• Problem details: I would like every line of the records below that contains the word "radio" copied.

(Rendered page images)
╭──
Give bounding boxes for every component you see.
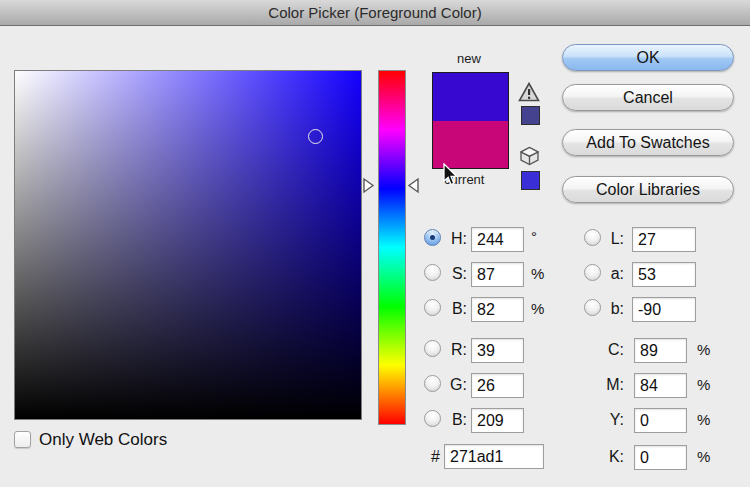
- color-libraries-button[interactable]: Color Libraries: [562, 176, 734, 203]
- new-color-label: new: [457, 51, 481, 66]
- s-unit: %: [531, 265, 544, 282]
- color-picker-dialog: Color Picker (Foreground Color) new curr…: [0, 0, 750, 487]
- hue-slider-arrow-right-icon[interactable]: [407, 177, 420, 194]
- bb-input[interactable]: [632, 297, 696, 322]
- k-input[interactable]: [634, 445, 687, 470]
- g-input[interactable]: [471, 373, 524, 398]
- r-label: R:: [441, 341, 467, 359]
- saturation-brightness-field[interactable]: [14, 70, 362, 420]
- web-safe-cube-icon[interactable]: [519, 146, 540, 166]
- radio-s[interactable]: [424, 264, 441, 281]
- m-label: M:: [598, 376, 624, 394]
- only-web-colors-label: Only Web Colors: [39, 430, 167, 450]
- web-safe-color-swatch[interactable]: [521, 171, 540, 190]
- only-web-colors-checkbox[interactable]: [14, 431, 31, 448]
- new-color-swatch: [433, 73, 508, 121]
- gamut-safe-color-swatch[interactable]: [521, 106, 540, 125]
- s-input[interactable]: [471, 262, 524, 287]
- gamut-warning-icon[interactable]: [518, 82, 540, 102]
- a-label: a:: [598, 265, 624, 283]
- b2-label: B:: [441, 411, 467, 429]
- radio-b2[interactable]: [424, 410, 441, 427]
- cancel-button[interactable]: Cancel: [562, 84, 734, 111]
- h-unit: °: [531, 228, 537, 245]
- k-unit: %: [697, 448, 710, 465]
- l-label: L:: [598, 230, 624, 248]
- ok-button[interactable]: OK: [562, 44, 734, 71]
- add-to-swatches-button[interactable]: Add To Swatches: [562, 129, 734, 156]
- c-unit: %: [697, 341, 710, 358]
- b-label: B:: [441, 300, 467, 318]
- c-label: C:: [598, 341, 624, 359]
- dialog-title: Color Picker (Foreground Color): [0, 0, 750, 26]
- y-label: Y:: [598, 411, 624, 429]
- s-label: S:: [441, 265, 467, 283]
- hue-slider[interactable]: [378, 70, 406, 425]
- g-label: G:: [441, 376, 467, 394]
- b-input[interactable]: [471, 297, 524, 322]
- radio-h[interactable]: [424, 229, 441, 246]
- k-label: K:: [598, 448, 624, 466]
- y-unit: %: [697, 411, 710, 428]
- b2-input[interactable]: [471, 408, 524, 433]
- h-input[interactable]: [471, 227, 524, 252]
- hex-input[interactable]: [444, 444, 544, 469]
- radio-r[interactable]: [424, 340, 441, 357]
- swatch-box: [432, 72, 509, 169]
- hue-slider-arrow-left-icon[interactable]: [362, 177, 375, 194]
- m-input[interactable]: [634, 373, 687, 398]
- radio-g[interactable]: [424, 375, 441, 392]
- a-input[interactable]: [632, 262, 696, 287]
- hex-label: #: [414, 448, 440, 466]
- y-input[interactable]: [634, 408, 687, 433]
- h-label: H:: [441, 230, 467, 248]
- color-field-marker[interactable]: [308, 129, 323, 144]
- b-unit: %: [531, 300, 544, 317]
- radio-b[interactable]: [424, 299, 441, 316]
- mouse-cursor-icon: [443, 163, 459, 187]
- current-color-swatch[interactable]: [433, 121, 508, 169]
- r-input[interactable]: [471, 338, 524, 363]
- l-input[interactable]: [632, 227, 696, 252]
- m-unit: %: [697, 376, 710, 393]
- bb-label: b:: [598, 300, 624, 318]
- c-input[interactable]: [634, 338, 687, 363]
╰──
• Response:
- radio-s[interactable]: [424, 264, 441, 281]
- radio-b2[interactable]: [424, 410, 441, 427]
- radio-h[interactable]: [424, 229, 441, 246]
- radio-r[interactable]: [424, 340, 441, 357]
- radio-g[interactable]: [424, 375, 441, 392]
- radio-b[interactable]: [424, 299, 441, 316]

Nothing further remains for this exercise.